Opened 3 years ago
Last modified 11 months ago
#13972 new defect (bug)
Add new category link - capability check needed
| Reported by: |
|
Owned by: | |
|---|---|---|---|
| Priority: | normal | Milestone: | Future Release |
| Component: | Administration | Version: | 3.0 |
| Severity: | minor | Keywords: | has-patch needs-testing |
| Cc: | wojtek.szkutnik@…, azizur, bpetty |
Description
/wp-admin/link-add.php
If user doesn´t have "manage_categories" capability, add new link page, will show "add new category" link and form,
it should be hidden.
Attachments (3)
Change History (10)
- Keywords needs-patch added
- Milestone changed from Unassigned to Future Release
comment:2
wojtek.szkutnik — 3 years ago
- Cc wojtek.szkutnik@… added
- Keywords has-patch needs-testing gsoc added; needs-patch removed
comment:3
wojtek.szkutnik — 3 years ago
Does this patch do the job? I was wondering whether it should be assign_terms or edit_terms?

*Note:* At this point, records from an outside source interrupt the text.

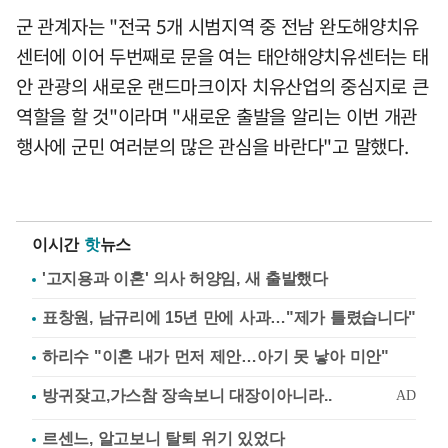
군 관계자는 "전국 5개 시범지역 중 전남 완도해양치유
센터에 이어 두번째로 문을 여는 태안해양치유센터는 태
안 관광의 새로운 랜드마크이자 치유산업의 중심지로 큰
역할을 할 것"이라며 "새로운 출발을 알리는 이번 개관
행사에 군민 여러분의 많은 관심을 바란다"고 말했다.
이시간
핫
뉴스
'고지용과 이혼' 의사 허양임, 새 출발했다
표창원, 남규리에 15년 만에 사과…"제가 틀렸습니다"
하리수 "이혼 내가 먼저 제안…아기 못 낳아 미안"
르센느, 알고보니 탈퇴 위기 있었다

wojtek.szkutnik — 3 years ago
comment:4
wojtek.szkutnik — 3 years ago
OK, this one should work.
- Cc bpetty added
- Keywords gsoc removed
Previous patch used the wrong taxonomy (needed to be "link_category"), and also used the wrong capability terms (used edit_terms and assign_terms when it needed to only be manage_terms for adding new link categories).
Also, patches should be built with directory context, not from single files, and since this the old patch didn't apply cleanly anyway, I've refreshed that as well.
Guess I should also note that this bug is only a problem for anyone using custom capability plugins to modify or add new roles that have the manage_links capability, but *not* the manage_categories capability. The default roles are not configured like this.
I installed and used the popular Capability Manager plugin to do this and test with.
We should probably use the taxonomy API here and utilize the caps object.